10 Ways to Have an (Easy) Difficult Conversation



Being a great leader requires skills that aren’t always natural. One of those requirements is the ability to have a difficult conversation with individuals at all levels around you (including your boss too). Just to paint the picture, here’s a short list of some difficult conversations that you may face in your life as a leader:

  • Laying an individual or team member off

  • Terminating a position due to performance issues

  • Providing critique on a project or initiative to a team

  • Addressing poor performance with an individual

  • Turning down a request for a promotion or pay raise

  • Reporting a grievance

  • Receiving and investigating complaints

  • Admitting to mistakes

  • Turning down an employee's idea

  • Mediating a conflict between two or more employees

  • Telling investors about lack of results and/or performance in the business

  • Negotiating and/or asking vendors for new invoice payment terms

  • And more…

Your Leadership Opportunity

As a leader, you will have many partners, workers, and team members that you will communicate with on a regular basis.

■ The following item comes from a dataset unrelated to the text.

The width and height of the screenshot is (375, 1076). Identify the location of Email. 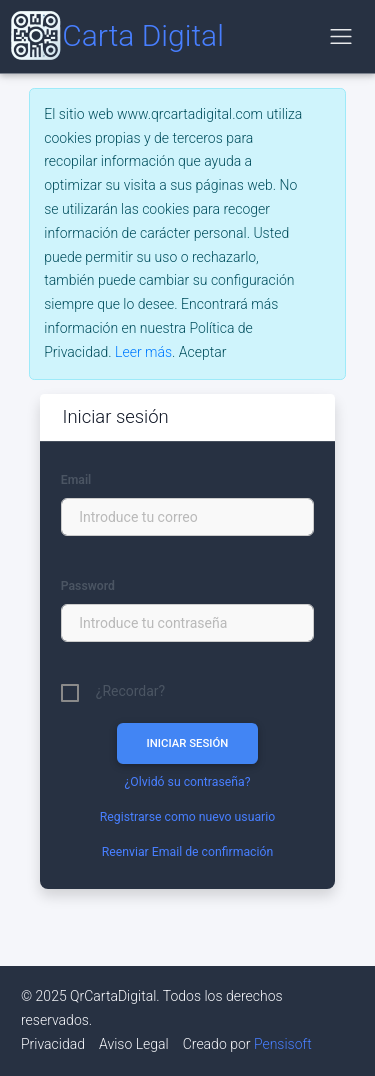
(76, 480).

In each and every interaction, you are gifted with the choice in determining how you want to show up. You are responsible for your energy, word choice, body language and leadership presence in each and every one of those interactions.

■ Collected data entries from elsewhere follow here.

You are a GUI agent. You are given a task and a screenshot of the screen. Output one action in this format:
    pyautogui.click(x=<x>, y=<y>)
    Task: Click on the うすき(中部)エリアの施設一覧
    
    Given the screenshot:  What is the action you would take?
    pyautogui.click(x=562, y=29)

As an inspiring and motivating leader, it is not only important to be at choice in how you show up, but you must also be aware of how the individuals around you are also showing up too. This ties directly into your emotional intelligence – and is a significant part of being able to have great communication skills, especially for those tricky conversations.


The More Aware, the Greater the Leader

The more aware you are, the greater leader you will become. The more aware you are, the more choice you have. The more then that you are able to adjust how you are communicating, when you are communicating, what you are communicating and more importantly, how to manage the overall outcome for everyone involved.

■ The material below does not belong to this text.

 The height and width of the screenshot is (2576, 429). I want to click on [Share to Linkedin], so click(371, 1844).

This awareness is especially true when it comes to difficult conversations or opportunities for constructive feedback. In these circumstances, being aware and in charge of your energy is the most important part – but not the only part.


To truly be effective with difficult conversations, consider the following best practices:

  1. Be prepared with what you want to say – in advance

  2. Request time with the individual(s) setting clear expectations on the topic and desired outcome (no one wants to feel ambushed)

  3. Pay attention to not only your energy as you start the conversation, but that of the individual or team that you are communicating with too (this includes where they are at emotionally, physically, psychologically, etc.)

  4. Know your “why” with sharing the feedback – both the intent and the desired outcome

  5. Consider collaboration and remember that these conversations are a two-way street; active listening will allow you to reach a great solution together (more on that here)

  6. Focus on the facts and deliver the information in a way that the individual will actually receive it

  7. Those facts include the change that needs to happen (without resorting to accusations or derogatory tone and comments), specific examples to help them understand, as well as the overall impact to the business

  8. All criticism should also include the “win-win” for the individual (why should they consider making this change)

  9. Reframe the situation as an opportunity for growth (not a fault or failure)

  10. Be thoughtful about the time and the place for the feedback (not while emotions are high, in a safe and confidential location, etc)

Leadership is the Act of Moving Forward

For an employee or a team to truly be able to move forward, they need to understand (regularly) what is working and what isn’t. That requires a strong ability to deliver feedback and opportunities for growth. That also requires a strong ability to have difficult conversations that others may not always want to hear – but will always benefit from. Feedback, after all, is a gift.